WORK TO BE COMPLETED.
Could you filter the material and copy every line where the word "Inbox" occurs?

DATA FOR THIS EXERCISE.
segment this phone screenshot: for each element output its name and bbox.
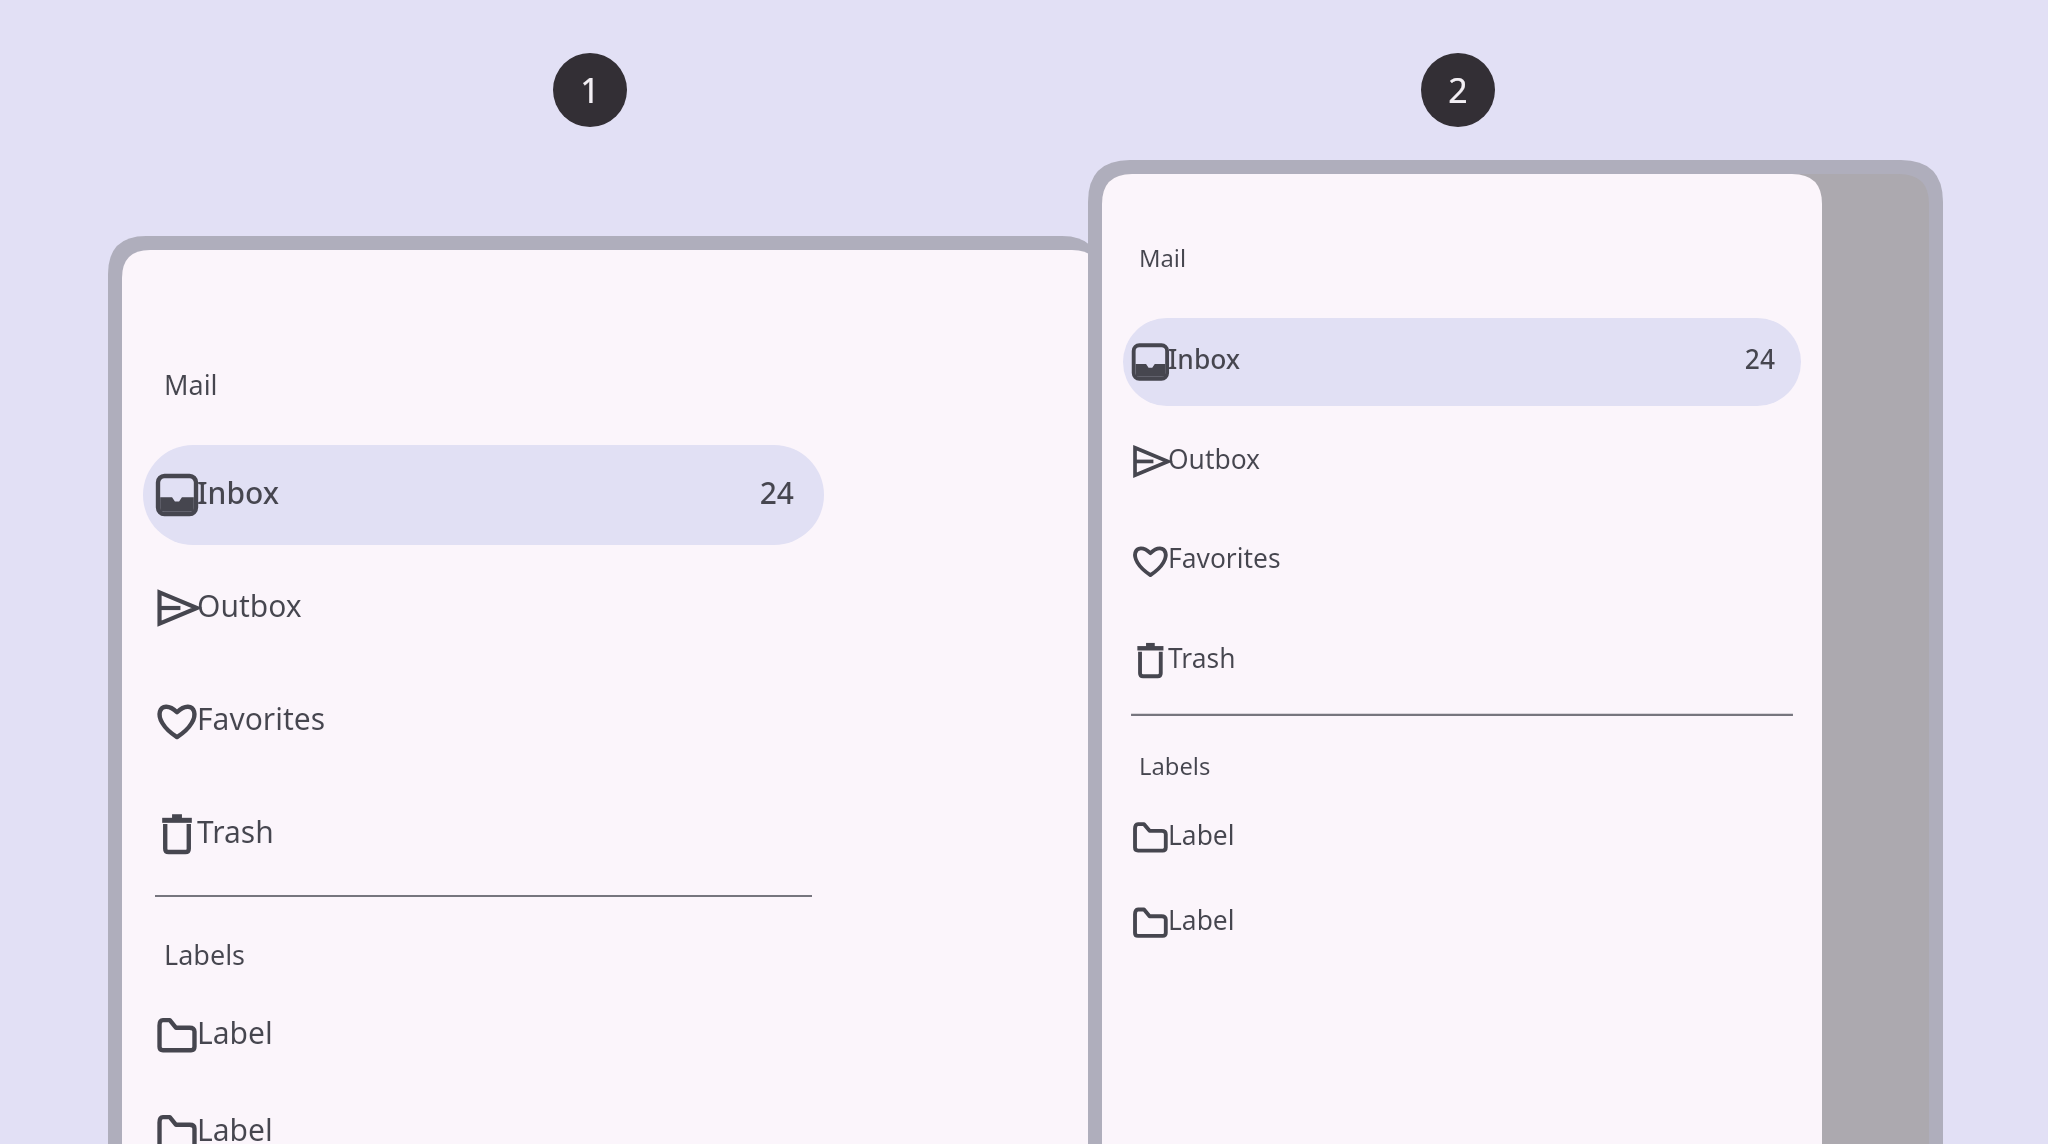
staticText: Labels [164,936,246,973]
staticText: Label [197,1109,273,1144]
button[interactable]: Inbox [1123,318,1801,406]
staticText: Favorites [1168,540,1281,576]
staticText: Labels [1139,750,1211,782]
button[interactable]: Trash [143,784,824,884]
staticText: Mail [1139,242,1187,274]
staticText: 24 [674,472,794,520]
staticText: Trash [197,811,274,852]
button[interactable]: Favorites [143,671,824,771]
button[interactable]: Trash [1123,616,1801,704]
button[interactable]: Step 1 [553,53,627,127]
button[interactable]: Label [1123,879,1801,967]
staticText: Favorites [197,698,326,739]
button[interactable]: Label [143,985,824,1085]
button[interactable]: Inbox [143,445,824,545]
staticText: 2 [1448,67,1468,113]
button[interactable]: Step 2 [1421,53,1495,127]
staticText: Mail [164,366,218,403]
staticText: 24 [1655,341,1775,383]
button[interactable]: Label [143,1082,824,1144]
staticText: Inbox [1168,341,1241,377]
staticText: 1 [580,67,600,113]
staticText: Trash [1168,640,1236,676]
staticText: Outbox [197,585,302,626]
button[interactable]: Favorites [1123,517,1801,605]
staticText: Inbox [197,472,280,513]
staticText: Label [1168,902,1235,938]
staticText: Label [197,1012,273,1053]
button[interactable]: Label [1123,793,1801,881]
staticText: Outbox [1168,441,1261,477]
button[interactable]: Outbox [143,558,824,658]
staticText: Label [1168,817,1235,853]
button[interactable]: Outbox [1123,417,1801,505]
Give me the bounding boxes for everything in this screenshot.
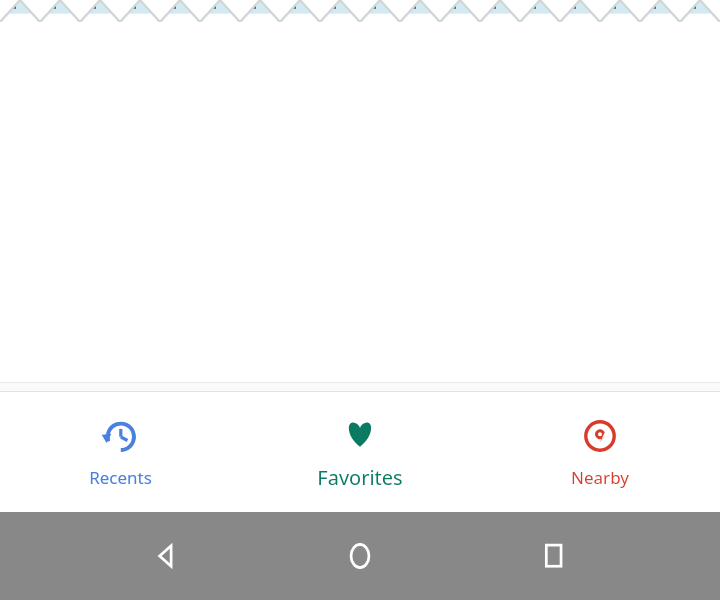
button[interactable]: Recent apps <box>526 528 582 584</box>
button[interactable]: Nearby <box>480 408 720 497</box>
staticText: Nearby <box>571 466 629 489</box>
staticText: Favorites <box>317 464 403 491</box>
staticText: Recents <box>89 466 152 489</box>
button[interactable]: Home <box>332 528 388 584</box>
button[interactable]: Favorites <box>240 406 480 499</box>
button[interactable]: Back <box>138 528 194 584</box>
button[interactable]: Recents <box>0 408 240 497</box>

EXERCISE RESPONSE.
button[interactable]: Inbox [1123,318,1801,406]
button[interactable]: Inbox [143,445,824,545]
staticText: Inbox [1168,341,1241,377]
staticText: Inbox [197,472,280,513]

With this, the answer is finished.